### What the task requires
When a line of the listing below has the string "Impact" in it, copy that line.

### Data excerpts
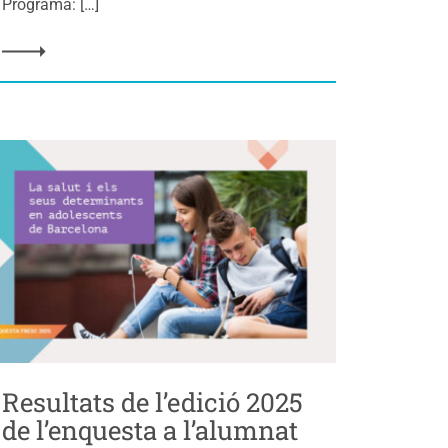
Programa: […]
Resultats de l’edició 2025
de l’enquesta a l’alumnat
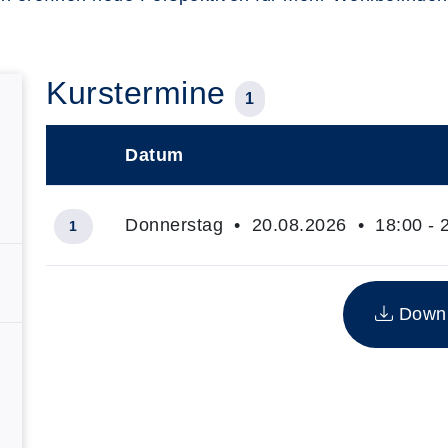
Kurstermine
1
Datum
–
Donnerstag • 20.08.2026 • 18:00 - 
1
Insgesamt gibt es 1 Termine zum diesen Kurs
Downlo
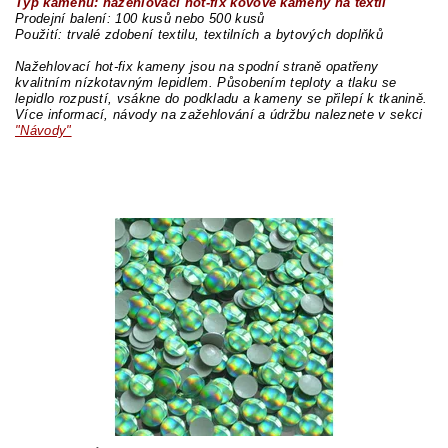
Typ kamenů: nažehlovací hot-fix kovové kameny na textil
Prodejní balení: 100 kusů nebo 500 kusů
Použití: trvalé zdobení textilu, textilních a bytových doplňků
Nažehlovací hot-fix kameny jsou na spodní straně opatřeny
kvalitním nízkotavným lepidlem. Působením teploty a tlaku se
lepidlo rozpustí, vsákne do podkladu a kameny se přilepí k tkanině.
Více informací, návody na zažehlování a údržbu naleznete v sekci
"Návody"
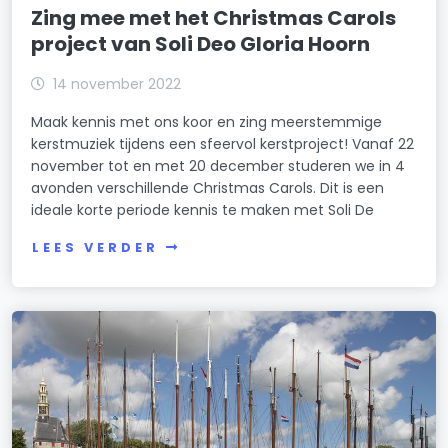
Zing mee met het Christmas Carols
project van Soli Deo Gloria Hoorn
14 november 2022
Maak kennis met ons koor en zing meerstemmige
kerstmuziek tijdens een sfeervol kerstproject! Vanaf 22
november tot en met 20 december studeren we in 4
avonden verschillende Christmas Carols. Dit is een
ideale korte periode kennis te maken met Soli De
LEES VERDER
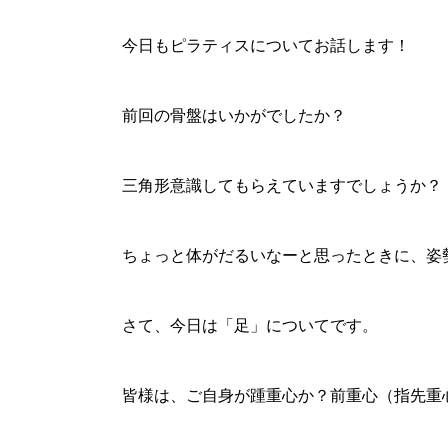
今日もピラティスについてお話します！
前回の骨盤はいかがでしたか？
三角形意識してもらえていますでしょうか？
ちょっと体がだるいなーと思ったときに、姿
さて、今日は「足」についてです。
皆様は、ご自身が踵重心か？前重心（指先重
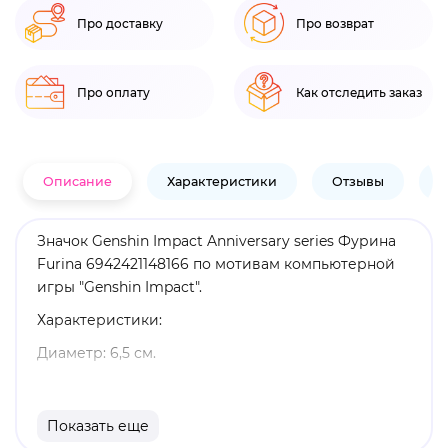
Про доставку
Про возврат
Про оплату
Как отследить заказ
Описание
Характеристики
Отзывы
В
Значок Genshin Impact Anniversary series Фурина
Furina 6942421148166 по мотивам компьютерной
игры "Genshin Impact".
Характеристики:
Диаметр: 6,5 см.
Материал: металл.
Оригинальный и официально лицензированный
Показать еще
продукт.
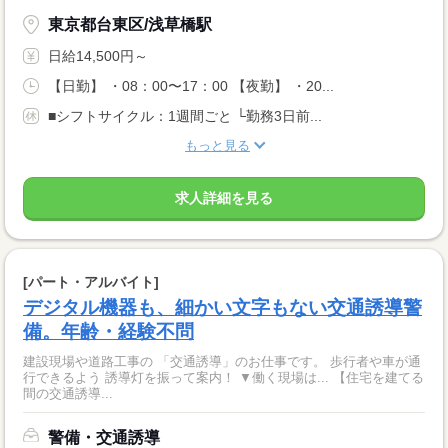
東京都台東区/浅草橋駅
日給14,500円～
【日勤】 ・08：00〜17：00 【夜勤】 ・20...
■シフトサイクル：1週間ごと └勤務3日前...
もっと見る
求人詳細を見る
[パート・アルバイト]
デジタル機器も、細かい文字もない交通誘導警
備。年齢・経験不問
建設現場や道路工事の 「交通誘導」のお仕事です。 歩行者や車が通
行できるよう 誘導灯を振って案内！ ▼働く現場は... 【住宅を建てる
間の交通誘導...
警備・交通誘導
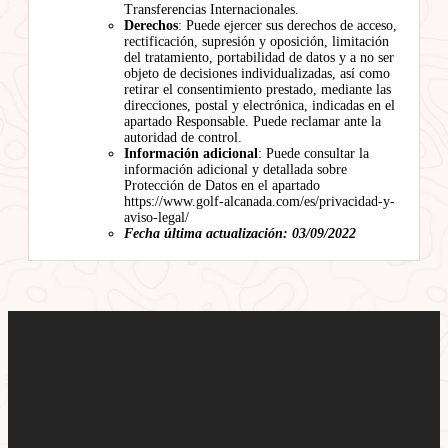
Transferencias Internacionales.
Derechos
: Puede ejercer sus derechos de acceso,
rectificación, supresión y oposición, limitación
del tratamiento, portabilidad de datos y a no ser
objeto de decisiones individualizadas, así como
retirar el consentimiento prestado, mediante las
direcciones, postal y electrónica, indicadas en el
apartado Responsable. Puede reclamar ante la
autoridad de control.
Información adicional
: Puede consultar la
información adicional y detallada sobre
Protección de Datos en el apartado
https://www.golf-alcanada.com/es/privacidad-y-
aviso-legal/
Fecha última actualización: 03/09/2022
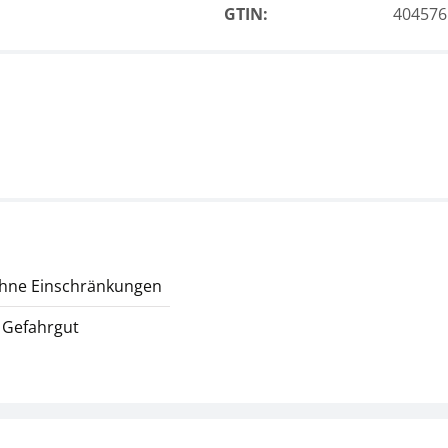
GTIN:
404576
ohne Einschränkungen
 Gefahrgut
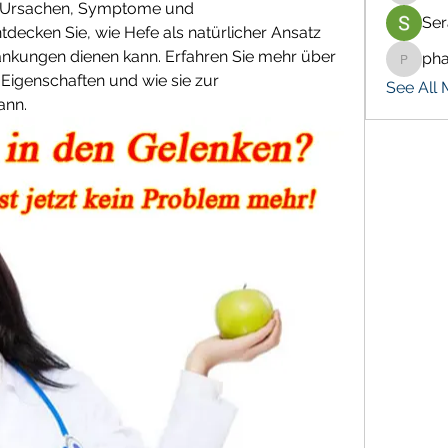
: Ursachen, Symptome und 
Ser
ecken Sie, wie Hefe als natürlicher Ansatz 
nkungen dienen kann. Erfahren Sie mehr über 
ph
pharma
genschaften und wie sie zur 
See All 
ann.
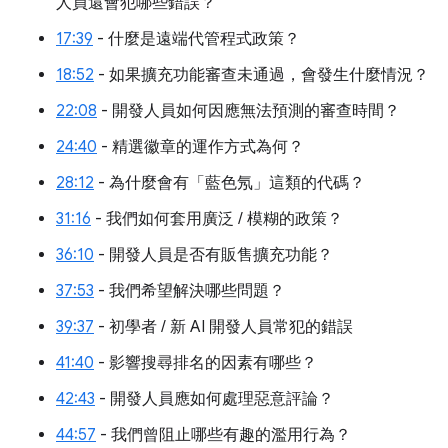
人員還會犯哪些錯誤？
17:39
- 什麼是遠端代管程式政策？
18:52
- 如果擴充功能審查未通過，會發生什麼情況？
22:08
- 開發人員如何因應無法預測的審查時間？
24:40
- 精選徽章的運作方式為何？
28:12
- 為什麼會有「藍色氖」這類的代碼？
31:16
- 我們如何套用廣泛 / 模糊的政策？
36:10
- 開發人員是否有販售擴充功能？
37:53
- 我們希望解決哪些問題？
39:37
- 初學者 / 新 AI 開發人員常犯的錯誤
41:40
- 影響搜尋排名的因素有哪些？
42:43
- 開發人員應如何處理惡意評論？
44:57
- 我們曾阻止哪些有趣的濫用行為？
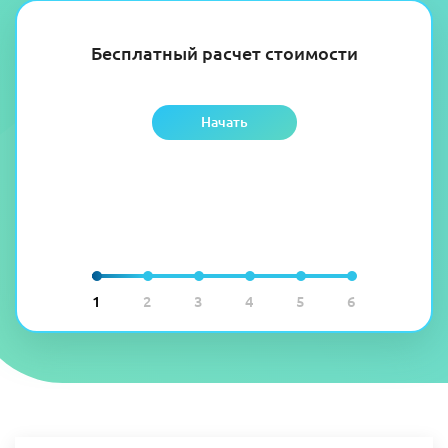
Бесплатный расчет стоимости
Начать
1
2
3
4
5
6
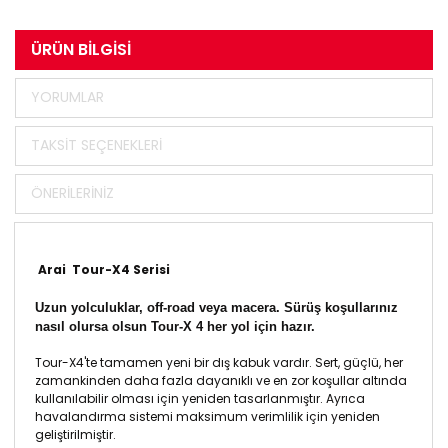
ÜRÜN BILGISI
YORUMLAR
TAKSIT SEÇENEKLERI
ÖNERILERINIZ
Arai Tour-X4 Serisi
Uzun yolculuklar, off-road veya macera. Sürüş koşullarınız
nasıl olursa olsun Tour-X 4 her yol için hazır.
Tour-X4'te tamamen yeni bir dış kabuk vardır. Sert, güçlü, her
zamankinden daha fazla dayanıklı ve en zor koşullar altında
kullanılabilir olması için yeniden tasarlanmıştır. Ayrıca
havalandırma sistemi maksimum verimlilik için yeniden
geliştirilmiştir.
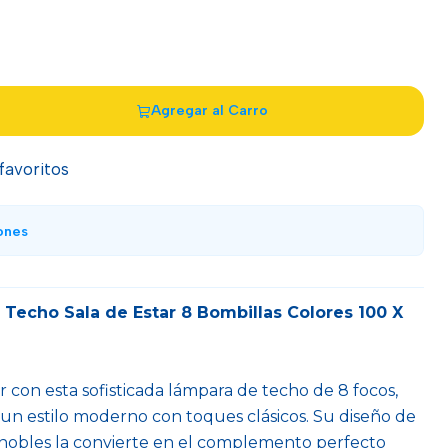
Agregar al Carro
 favoritos
ones
Techo Sala de Estar 8 Bombillas Colores 100 X
r con esta sofisticada lámpara de techo de 8 focos,
 un estilo moderno con toques clásicos. Su diseño de
s nobles la convierte en el complemento perfecto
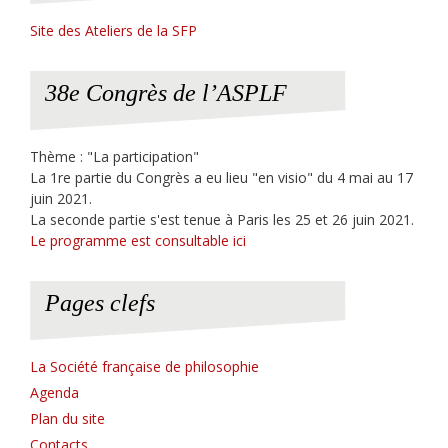
Site des Ateliers de la SFP
38e Congrès de l’ASPLF
Thème : "La participation"
La 1re partie du Congrès a eu lieu "en visio" du 4 mai au 17
juin 2021.
La seconde partie s'est tenue à Paris les 25 et 26 juin 2021.
Le programme est consultable ici
Pages clefs
La Société française de philosophie
Agenda
Plan du site
Contacts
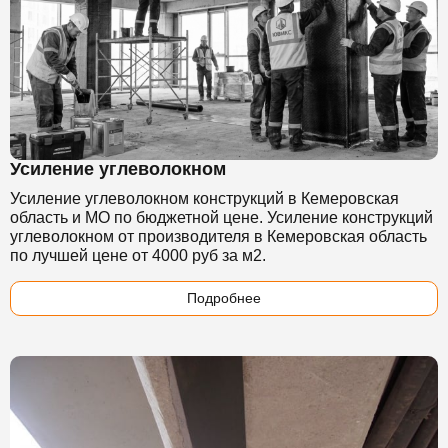
Усиление углеволокном
Усиление углеволокном конструкций в Кемеровская
область и МО по бюджетной цене. Усиление конструкций
углеволокном от производителя в Кемеровская область
по лучшей цене от 4000 руб за м2.
Подробнее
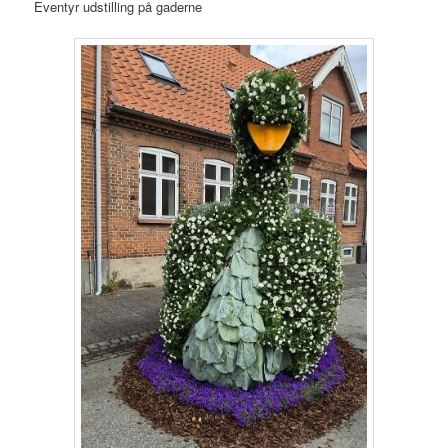
Eventyr udstilling på gaderne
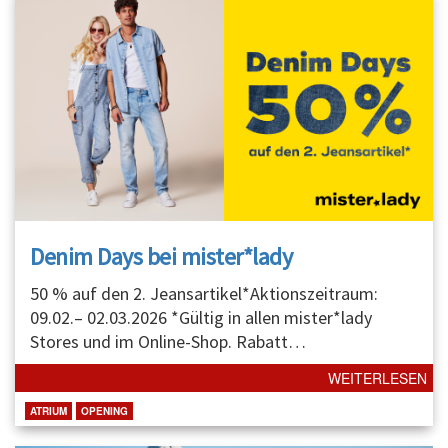
Denim Days bei mister*lady
50 % auf den 2. Jeansartikel*Aktionszeitraum:
09.02.– 02.03.2026 *Gültig in allen mister*lady
Stores und im Online-Shop. Rabatt
…
WEITERLESEN
ATRIUM
OPENING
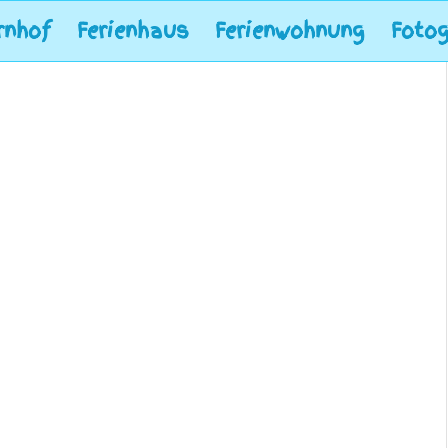
rnhof
Ferienhaus
Ferienwohnung
Fotog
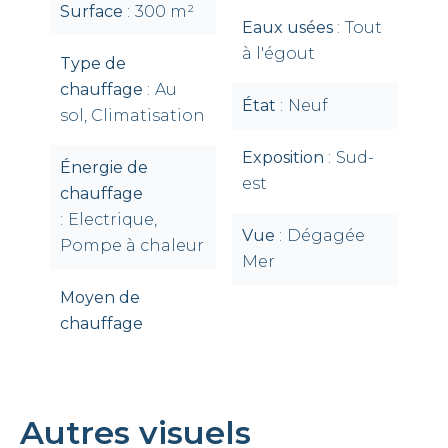
Surface
300 m²
Eaux usées
Tout
à l'égout
Type de
chauffage
Au
État
Neuf
sol, Climatisation
Exposition
Sud-
Énergie de
est
chauffage
Electrique,
Vue
Dégagée
Pompe à chaleur
Mer
Moyen de
chauffage
Autres visuels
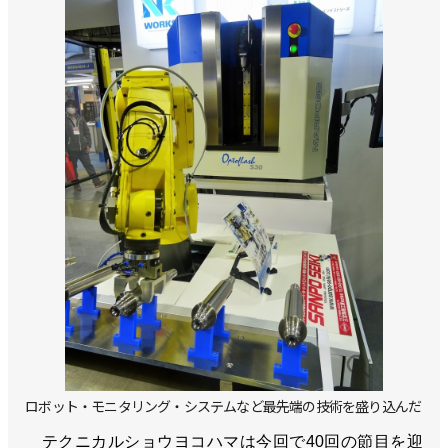
ロボット・モニタリング・システムなど最先端の技術を盛り込んだ
テクニカルショウヨコハマは今回で40回の節目を迎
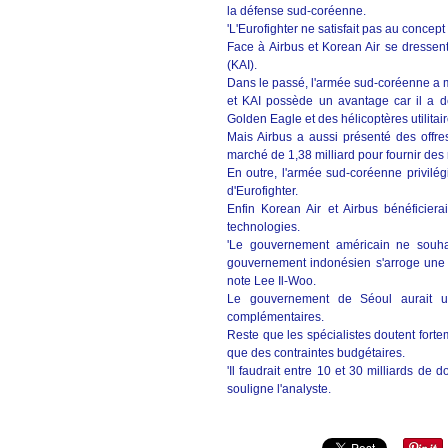
la défense sud-coréenne.
'L'Eurofighter ne satisfait pas au concept
Face à Airbus et Korean Air se dressen
(KAI).
Dans le passé, l'armée sud-coréenne a m
et KAI possède un avantage car il a d
Golden Eagle et des hélicoptères utilitai
Mais Airbus a aussi présenté des offre
marché de 1,38 milliard pour fournir des ra
En outre, l'armée sud-coréenne privilé
d'Eurofighter.
Enfin Korean Air et Airbus bénéficiera
technologies.
'Le gouvernement américain ne souhai
gouvernement indonésien s'arroge une 
note Lee Il-Woo.
Le gouvernement de Séoul aurait u
complémentaires.
Reste que les spécialistes doutent fortem
que des contraintes budgétaires.
'Il faudrait entre 10 et 30 milliards de 
souligne l'analyste.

### Solution
Значок Genshin Impact Anniversary series Фурина
игры "Genshin Impact".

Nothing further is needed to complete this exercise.